La question posée par M. Jaurès à M. le ministre des Affaires étrangères a eu deux parties : il n’a pas été répondu à la seconde. Nous ne tirons d’ailleurs aucune conséquence de la réserve où est resté le gouvernement, ni de l’embarras qu’il a paru éprouver ; il a déclaré n’avoir pas de renseignemens, en quoi certainement il a dit vrai ; mais on a pu s’étonner qu’il n’en eût pas. Est-il exact, a demandé M. Jaurès, qu’un peu avant que les troupes françaises entrassent à Azemmour, celles d’Ald-el-Aziz s’y étaient présentées avec moins de succès ? Dans ce cas, il serait difficile de ne pas voir un lien entre les deux opérations, et il serait permis de craindre qu’en dépit des assurances contraires qui ont été données à maintes reprises à la Chambre, nous ne continuions de prendre parti entre les deux frères et de soutenir Abd-el-Aziz contre Moulaï-Hafid. Au lieu de le faire ouvertement, nous le ferions discrètement, mais non pas moins activement. Ainsi nous serions entrés à Azemmour pour y renverser une municipalité hafidiste et pour mettre à la place une municipalité aziziste, — après quoi, nous nous serions retirés. Il n’est pas vraisemblable que rien de tel ait eu lieu à Azemmour, car alors le général d’Amade aurait manqué à ses instructions ; mais, sur tous ces points, le gouvernement n’a fait aucune réponse aux interrogations pressantes de M. Jaurès. — Je ne sais rien, a dit M. Clemenceau ; je n’ai aucune information d’aucune sorte à ce sujet ; j’en demanderai, ou plutôt j’en ai demandé dès le premier jour, mais je ne les ai pas encore reçues. — Le gouvernement sera bientôt éclairé puisqu’il a demandé à l’être ; mais les Chambres, étant à la veille des vacances, seront moins heureuses ; elles ne sauront rien avant longtemps.

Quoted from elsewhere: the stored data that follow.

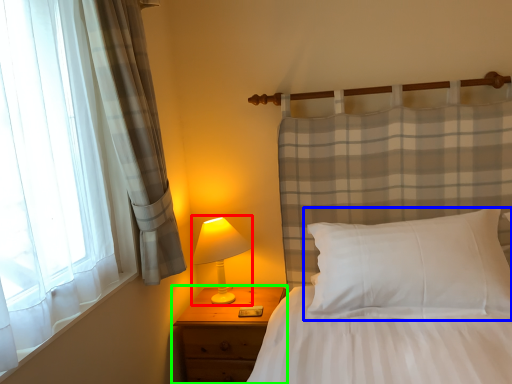 Question: Based on their relative distances, which object is farther from table lamp (highlighted by a red box)? Choose from pillow (highlighted by a blue box) and nightstand (highlighted by a green box).

Choices:
 (A) pillow
 (B) nightstand

Answer: (A) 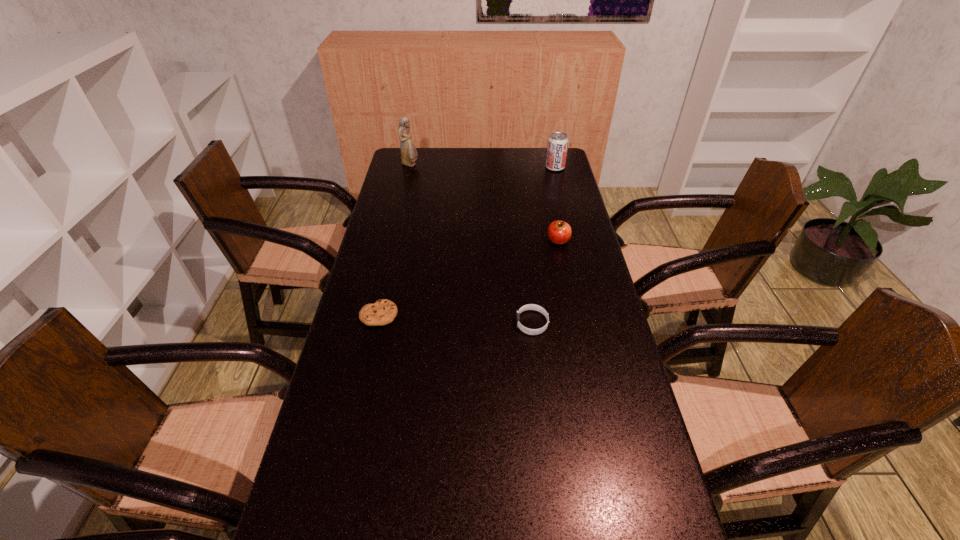 Identify the location of free spot between the cookie and the third tallest object. (468, 278).

The height and width of the screenshot is (540, 960). Find the location of `free area in between the third nearest object and the fourth shortest object`. free area in between the third nearest object and the fourth shortest object is located at coordinates (557, 204).

The height and width of the screenshot is (540, 960). In order to click on vacant point located between the second shortest object and the second tallest object in this screenshot , I will do `click(543, 245)`.

In order to click on free spot between the shortest object and the figurine in this screenshot , I will do `click(395, 240)`.

At what (x,y) coordinates should I click in order to perform the action: click on free spot between the tallest object and the cookie. Please return your answer as a coordinate pair (x, y). Looking at the image, I should click on (395, 240).

At what (x,y) coordinates should I click in order to perform the action: click on object that ranks as the second closest to the second shortest object. Please return your answer as a coordinate pair (x, y). This screenshot has width=960, height=540. Looking at the image, I should click on (382, 312).

Select which object appears as the third closest to the shortest object. Please provide its 2D coordinates. Your answer should be formatted as a tuple, i.e. [(x, y)], where the tuple contains the x and y coordinates of a point satisfying the conditions above.

[(409, 154)]

The width and height of the screenshot is (960, 540). I want to click on free space that satisfies the following two spatial constraints: 1. on the front-facing side of the figurine; 2. on the right side of the cookie, so click(375, 315).

Locate an element on the screen. vacant region that satisfies the following two spatial constraints: 1. on the front-facing side of the apple; 2. on the right side of the figurine is located at coordinates (393, 241).

I want to click on free spot that satisfies the following two spatial constraints: 1. on the front-facing side of the tallest object; 2. on the right side of the second tallest object, so click(410, 167). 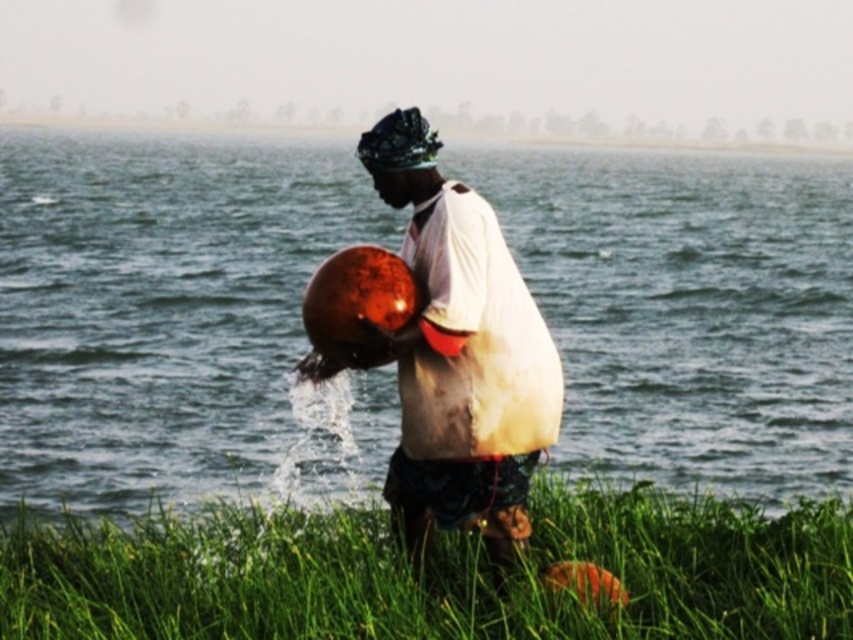 You are a photographer trying to capture the reflection of the glossy metallic water at center and the shiny metallic pot at center in the water below. Which object will have a clearer reflection?

The shiny metallic pot at center will have a clearer reflection because it is located below the glossy metallic water at center, making it closer to the water surface where reflections are more distinct.

You are a photographer trying to capture the scene from above. You need to ensure that both the green grass at lower center and the shiny metallic pot at center are visible in your shot. Based on their positions, which object should you focus on first to frame the shot properly?

The green grass at lower center is located below the shiny metallic pot at center, so you should focus on the shiny metallic pot at center first to ensure it is positioned correctly above the green grass at lower center in the frame.

You are a photographer trying to capture the scene of the person pouring water from the shiny metallic pot at center into the glossy metallic water at center. To ensure the pot and water are both clearly visible in your photo, which object should you focus on first, considering their sizes?

The glossy metallic water at center is larger in size than the shiny metallic pot at center, so you should focus on the glossy metallic water at center first as it is bigger and will be more prominent in the frame. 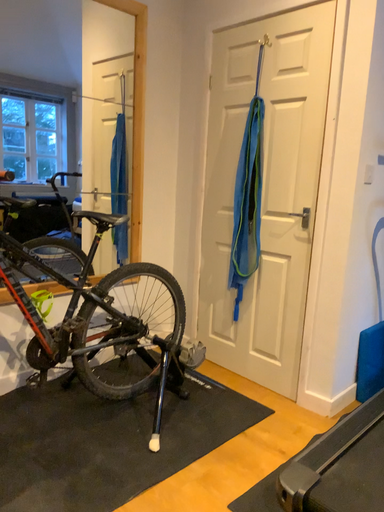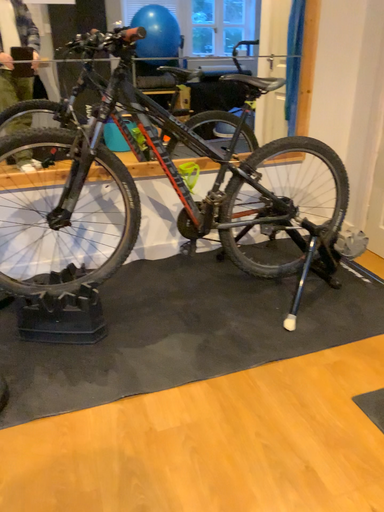 Question: How did the camera likely rotate when shooting the video?

Choices:
 (A) rotated left
 (B) rotated right

Answer: (A) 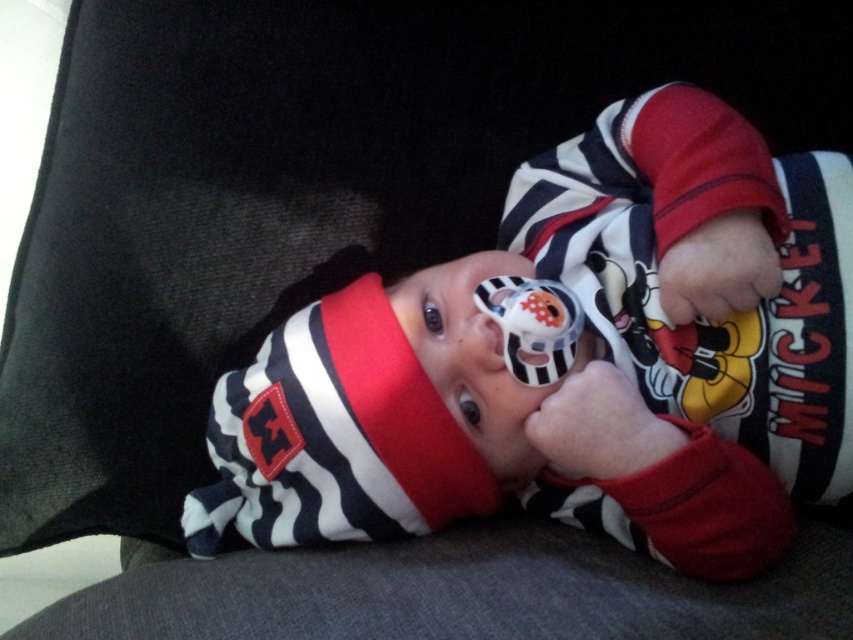 Is point (401, 301) closer to camera compared to point (531, 374)?

No, it is not.

In the scene shown: Can you confirm if striped fabric baby at center is positioned to the right of matte plastic pacifier at center?

Incorrect, striped fabric baby at center is not on the right side of matte plastic pacifier at center.

What do you see at coordinates (569, 369) in the screenshot? The width and height of the screenshot is (853, 640). I see `striped fabric baby at center` at bounding box center [569, 369].

The image size is (853, 640). I want to click on striped fabric baby at center, so click(569, 369). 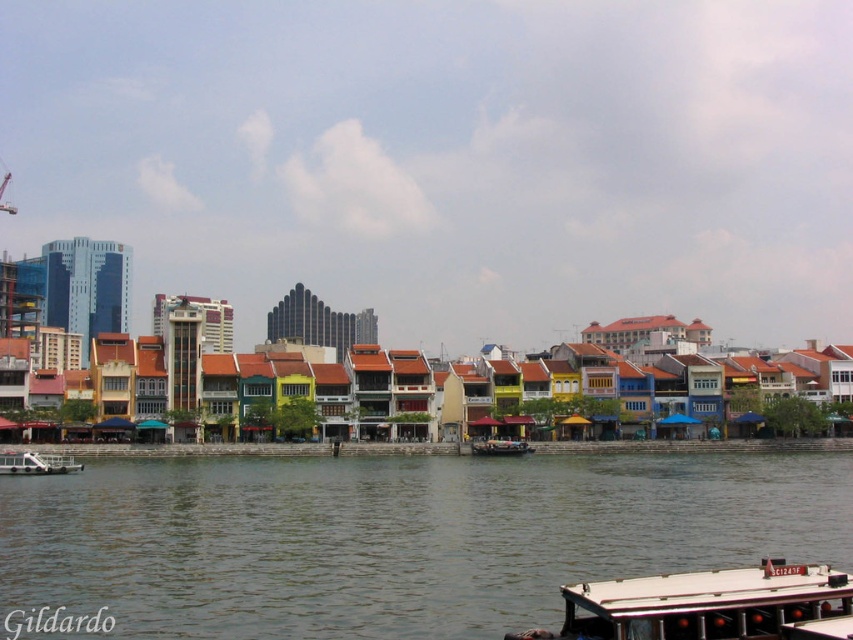 Question: Which point is closer to the camera?

Choices:
 (A) 49,460
 (B) 524,440
 (C) 401,522
 (D) 750,600

Answer: (D)

Question: Observing the image, what is the correct spatial positioning of greenish water at lower center in reference to white plastic boat at lower left?

Choices:
 (A) below
 (B) above

Answer: (A)

Question: Is the position of greenish water at lower center more distant than that of white glossy boat at center?

Choices:
 (A) no
 (B) yes

Answer: (A)

Question: Does white plastic boat at lower left have a larger size compared to white glossy boat at center?

Choices:
 (A) yes
 (B) no

Answer: (A)

Question: Which point appears farthest from the camera in this image?

Choices:
 (A) (503, 442)
 (B) (467, 486)
 (C) (51, 472)
 (D) (606, 605)

Answer: (A)

Question: Based on their relative distances, which object is farther from the greenish water at lower center?

Choices:
 (A) white glossy boat at center
 (B) white matte boat at lower right
 (C) white plastic boat at lower left

Answer: (C) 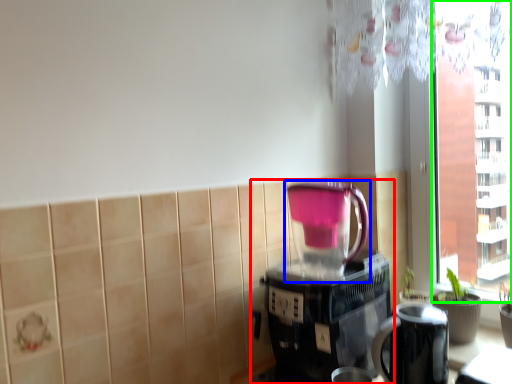 Question: Which object is the closest to the coffee maker (highlighted by a red box)? Choose among these: blender (highlighted by a blue box) or window screen (highlighted by a green box).

Choices:
 (A) blender
 (B) window screen

Answer: (A) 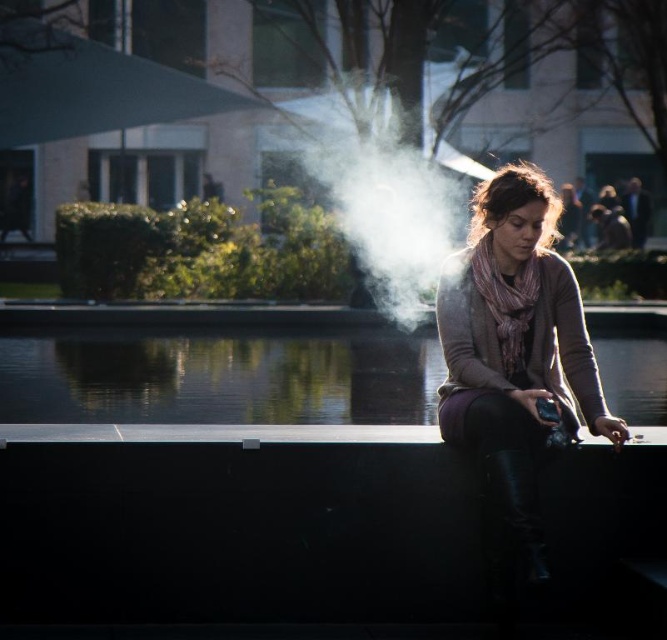 Between black smooth ledge at center and clear glass water at center, which one has less height?

clear glass water at center

The height and width of the screenshot is (640, 667). What do you see at coordinates (241, 528) in the screenshot? I see `black smooth ledge at center` at bounding box center [241, 528].

Is point (183, 564) more distant than point (39, 394)?

No.

The width and height of the screenshot is (667, 640). I want to click on black smooth ledge at center, so click(x=241, y=528).

Is clear glass water at center wider than white vapor at center?

Indeed, clear glass water at center has a greater width compared to white vapor at center.

Is point (402, 355) behind point (444, 189)?

That is False.

Does point (87, 333) come farther from viewer compared to point (452, 179)?

No.

Find the location of a particular element. The height and width of the screenshot is (640, 667). clear glass water at center is located at coordinates (217, 376).

Who is shorter, black smooth ledge at center or white vapor at center?

Standing shorter between the two is black smooth ledge at center.

Does black smooth ledge at center have a lesser height compared to white vapor at center?

Yes.

Who is more distant from viewer, (81, 620) or (458, 205)?

The point (458, 205) is more distant.

Locate an element on the screen. The image size is (667, 640). black smooth ledge at center is located at coordinates (241, 528). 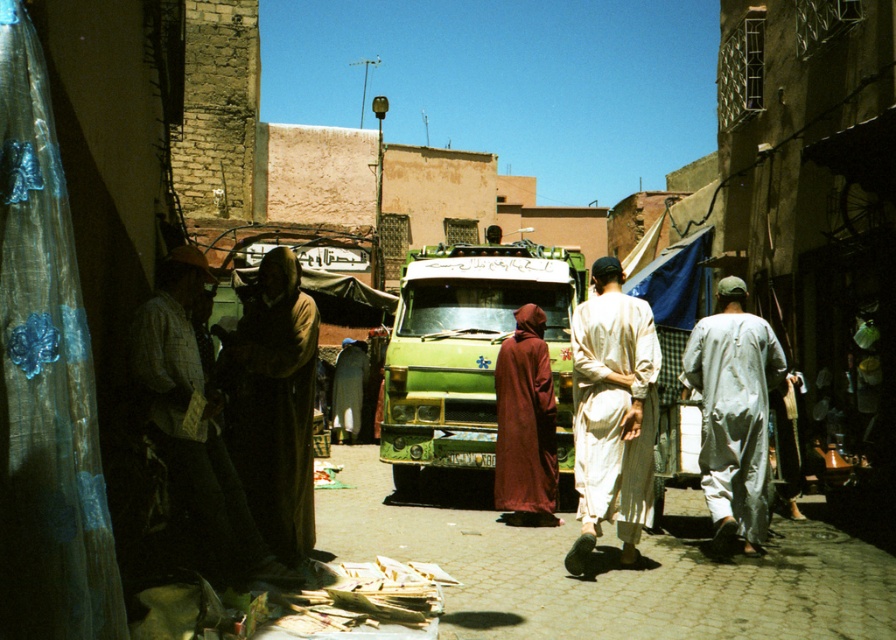 Question: Which of the following is the closest to the observer?

Choices:
 (A) white cotton robe at center
 (B) light brown fabric robe at center
 (C) light brown fabric robe at left
 (D) green matte ambulance at center

Answer: (C)

Question: Can you confirm if green matte ambulance at center is positioned to the left of white cotton robe at center?

Choices:
 (A) no
 (B) yes

Answer: (B)

Question: Which object appears farthest from the camera in this image?

Choices:
 (A) dark brown fabric at center
 (B) maroon velvet robe at center

Answer: (A)

Question: Is light brown fabric robe at left behind light brown fabric robe at center?

Choices:
 (A) yes
 (B) no

Answer: (B)

Question: Does light brown fabric robe at left appear over dark brown fabric at center?

Choices:
 (A) no
 (B) yes

Answer: (B)

Question: Among these objects, which one is nearest to the camera?

Choices:
 (A) maroon velvet robe at center
 (B) green matte ambulance at center

Answer: (A) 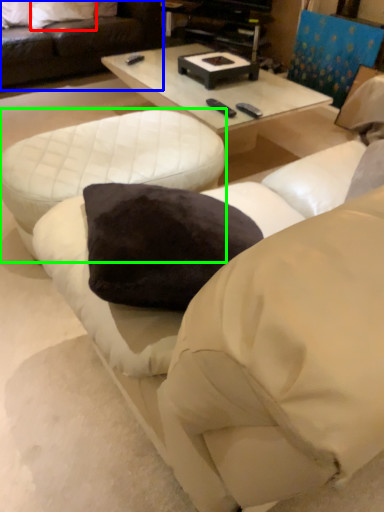 Question: Which object is positioned farthest from pillow (highlighted by a red box)? Select from studio couch (highlighted by a blue box) and table (highlighted by a green box).

Choices:
 (A) studio couch
 (B) table

Answer: (B) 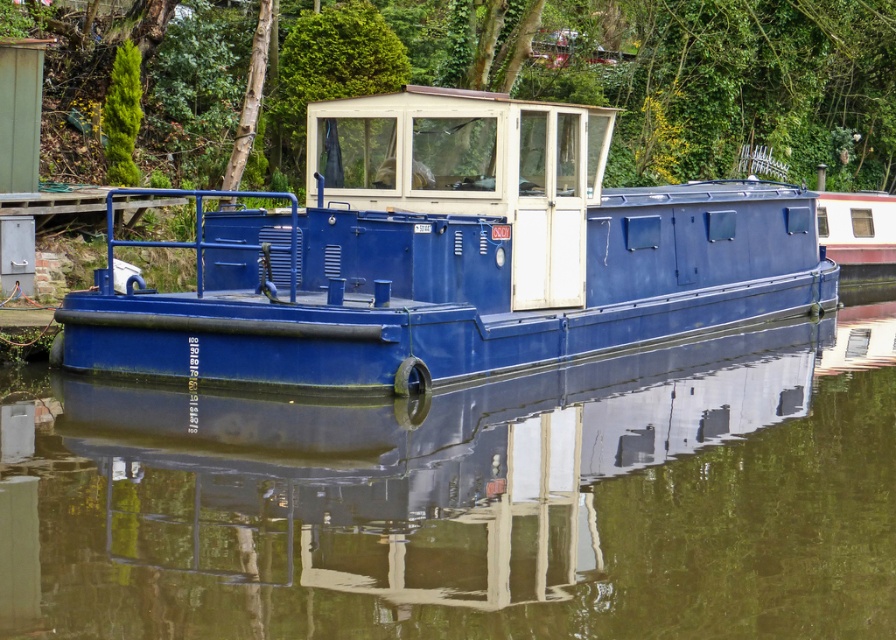 Is glossy blue boat at center shorter than matte blue boat at center?

Yes, glossy blue boat at center is shorter than matte blue boat at center.

Does glossy blue boat at center appear under matte blue boat at center?

Correct, glossy blue boat at center is located below matte blue boat at center.

Between point (510, 628) and point (748, 209), which one is positioned in front?

Positioned in front is point (510, 628).

Where is `glossy blue boat at center`? glossy blue boat at center is located at coordinates (468, 500).

Where is `glossy blue boat at center`? This screenshot has width=896, height=640. glossy blue boat at center is located at coordinates (468, 500).

The width and height of the screenshot is (896, 640). Find the location of `glossy blue boat at center`. glossy blue boat at center is located at coordinates (468, 500).

From the picture: Can you confirm if matte blue boat at center is positioned below green leafy tree at upper center?

Indeed, matte blue boat at center is positioned under green leafy tree at upper center.

Which of these two, matte blue boat at center or green leafy tree at upper center, stands taller?

With more height is green leafy tree at upper center.

Is point (274, 364) positioned in front of point (889, 180)?

Yes.

The height and width of the screenshot is (640, 896). I want to click on matte blue boat at center, so click(x=453, y=257). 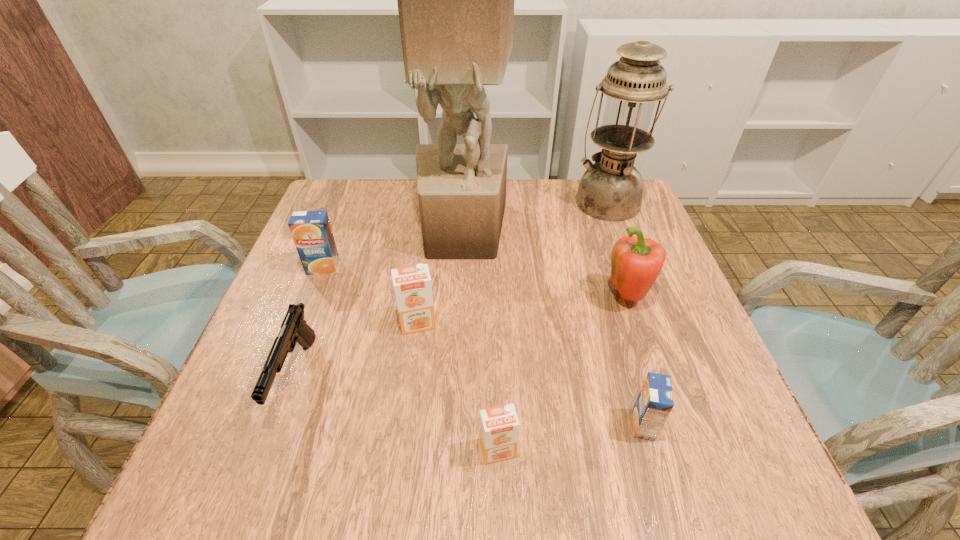 I want to click on the rightmost orange juice, so click(x=655, y=401).

Where is `the right blue orange_juice`? The height and width of the screenshot is (540, 960). the right blue orange_juice is located at coordinates (655, 401).

Locate an element on the screen. This screenshot has height=540, width=960. the nearer orange orange juice is located at coordinates (499, 426).

You are a GUI agent. You are given a task and a screenshot of the screen. Output one action in this format:
    pyautogui.click(x=<x>, y=<y>)
    Task: Click on the smaller orange orange juice
    This screenshot has height=540, width=960.
    Given the screenshot: What is the action you would take?
    [499, 426]

Find the location of a particular element. vacant space situated on the front-facing side of the tallest object is located at coordinates (455, 382).

At what (x,y) coordinates should I click in order to perform the action: click on vacant space positioned on the front of the oil lamp. Please return your answer as a coordinate pair (x, y). Image resolution: width=960 pixels, height=540 pixels. Looking at the image, I should click on (630, 262).

Where is `vacant space located 0.130m on the front of the orange pepper`? The image size is (960, 540). vacant space located 0.130m on the front of the orange pepper is located at coordinates (653, 369).

This screenshot has height=540, width=960. I want to click on free spot located on the right of the farthest orange juice, so click(413, 268).

At what (x,y) coordinates should I click in order to perform the action: click on free location located on the right of the third orange juice from right to left. Please return your answer as a coordinate pair (x, y). The height and width of the screenshot is (540, 960). Looking at the image, I should click on (505, 323).

Where is `free region located at the aiming end of the black gun`? The width and height of the screenshot is (960, 540). free region located at the aiming end of the black gun is located at coordinates tap(256, 487). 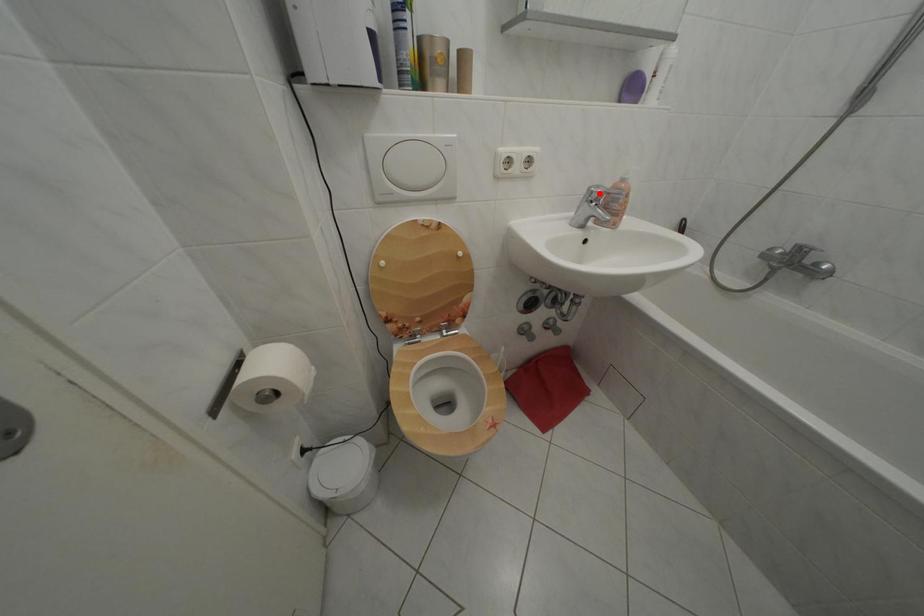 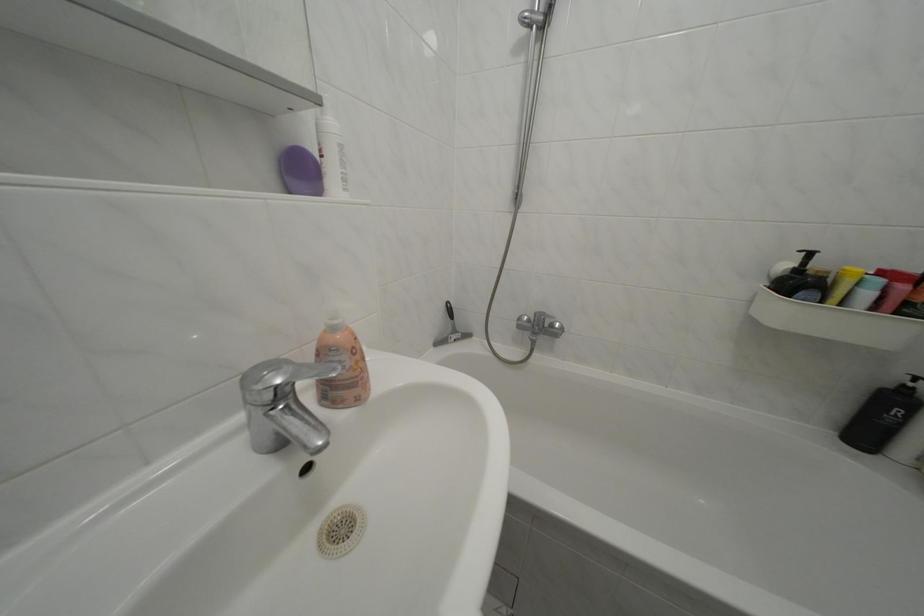 Question: I am providing you with two images of the same scene from different viewpoints. Given a red point in image1, look at the same physical point in image2. Is it:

Au surplus, le passé est le passé : l’avenir nous intéresse davantage, et la question la plus importante à nos yeux est de connaître les mesures que le gouvernement se propose de prendre pour réaliser, ou du moins pour préparer la politique qu’il a annoncée, et qui consiste à retirer progressivement nos troupes de la Ghaouïa. Nous y avons aujourd’hui 13 ou 14 000 hommes, chiffre excessif si la pacification a vraiment fait les progrès dont on nous parle et dont on reporte légitimement le mérite aux belles opérations du général d’Amade. Le jour où nous aurons rappelé le tiers, ou même le quart de ces troupes, il deviendra inutile de communiquer à qui que ce soit les instructions données à nos officiers : les faits en diront plus que les paroles et inspireront plus de confiance encore. M. Jaurès a demandé au gouvernement quelles étaient ses intentions à ce sujet. « J’ai fait connaître, a répondu M. le ministre des Affaires étrangères, les instructions qui ont été données en vue de préparer le retrait progressif de nos troupes. Nous avons reçu du général d’Amade un télégramme nous annonçant que l’envoi des propositions que nous lui demandions nous avait été fait. Elles nous parviendront incessamment ; nous les examinerons, et la Chambre peut être certaine… etc., etc. » Les propositions du général d’Amade sont donc en route ; peut-être même sont-elles dès maintenant arrivées ; que seront-elles ? Évidemment, nous ne pouvons pas songer encore à l’évacuation totale de la Chaouïa, non plus qu’à la simple occupation de Casablanca. Une solution aussi radicale serait prématurée : mais c’est vers elle qu’il faut marcher, et nous ne serons rassurés que lorsque nous aurons vu prendre, dans ce sens, quelques mesures significatives. Jusqu’ici on n’en a pris aucune. Le langage du gouvernement a toujours été très affirmatif et ses intentions sont assurément conformes à ses promesses ; mais rien n’est encore venu confirmer promesses et intentions, et le temps s’écoule sans modifier d’une manière appréciable notre situation dans la Chaouïa. Combien de semaines, combien de mois, cela durera-t-il encore ? On a toujours l’air d’attendre quelque chose : quoi ? Le gouvernement répondra, sans doute, qu’n attend les propositions du général d’Amade ; mais il n’a mis aucune impatience à les recevoir, et si le général faisait encore quelques expéditions comme celle d’Azemmour, il serait à craindre que ses propositions ne fussent pas tout à fait conformes à ce qu’on attend de lui.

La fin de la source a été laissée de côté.